Combinations with repetition: 35
How to Use This Calculator
- Specify the number of distinct types (n).
- Enter the size of the selection you wish to make (k).
- Read the number of combinations where repetition is allowed and order does not matter.
- Apply the result to combinatorics problems such as distributing identical items into bins.
Formula
Number of combinations with repetition = C(n + k − 1, k)

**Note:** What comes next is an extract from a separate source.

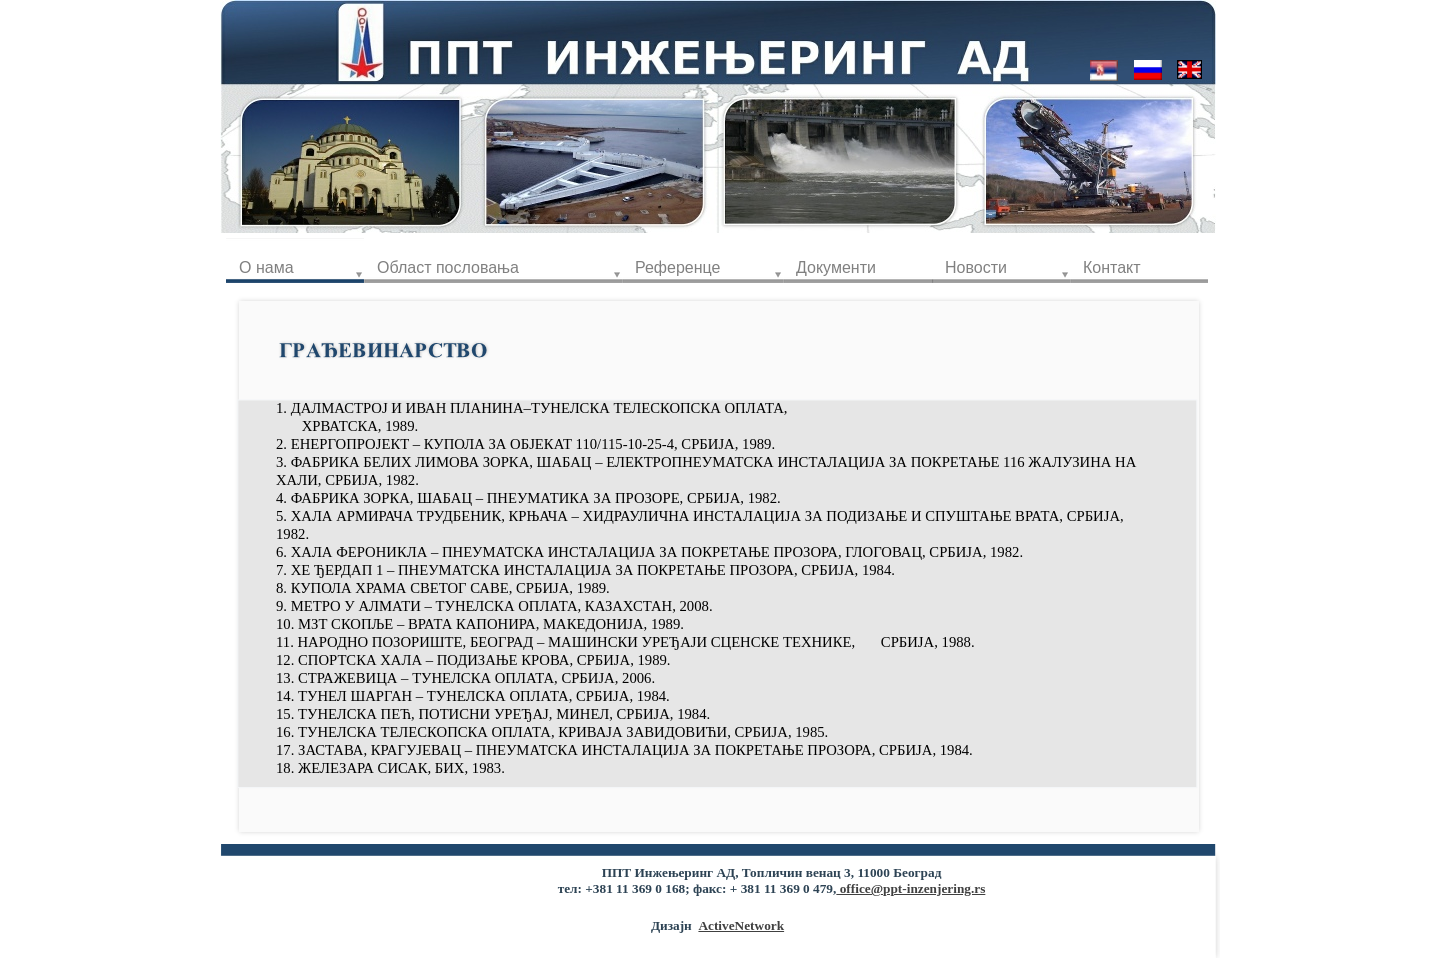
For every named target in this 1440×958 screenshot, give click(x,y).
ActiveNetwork (741, 925)
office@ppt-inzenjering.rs (910, 888)
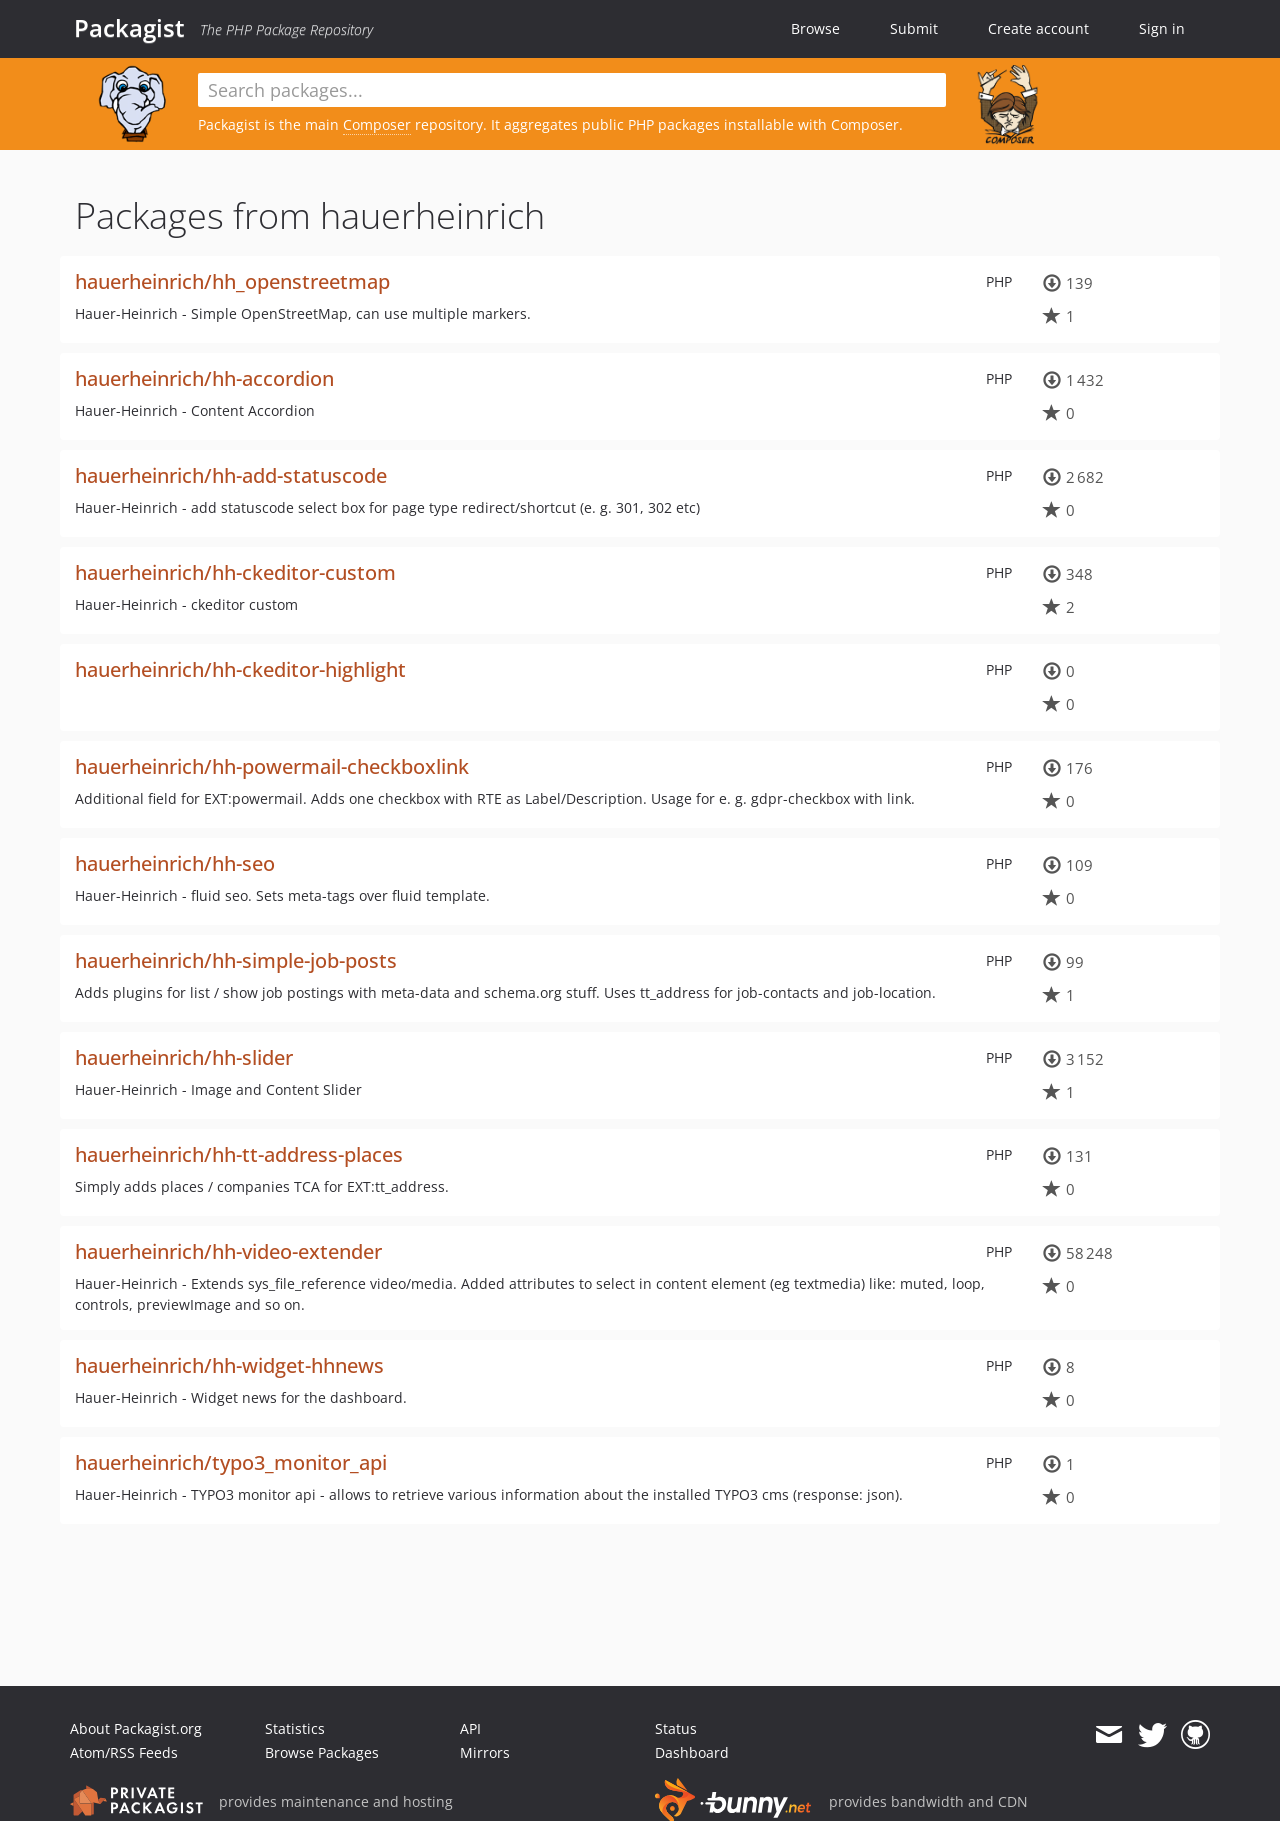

Alternative form: C(n + k − 1, n − 1)
Derived from the stars-and-bars combinatorial argument
Full Description
Combinations with repetition count the number of multisets of size k drawn from n distinct types. The classic stars-and-bars method maps the problem to placing separators among identical symbols, leading to the binomial coefficient formula.
Frequently Asked Questions
How is this different from combinations without repetition?
Without repetition, each item can appear at most once. Here, items can appear multiple times and order still doesn’t matter.
What happens if k = 0?
There is exactly one way to choose zero items: the empty selection. The calculator reports 1.
Can I use non-integer inputs?
No. Combinations are defined for non-negative integers. Inputs are rounded to the nearest integers.
Does the order of elements matter?
No. Combinations disregard order. If order matters, use permutations or other arrangements.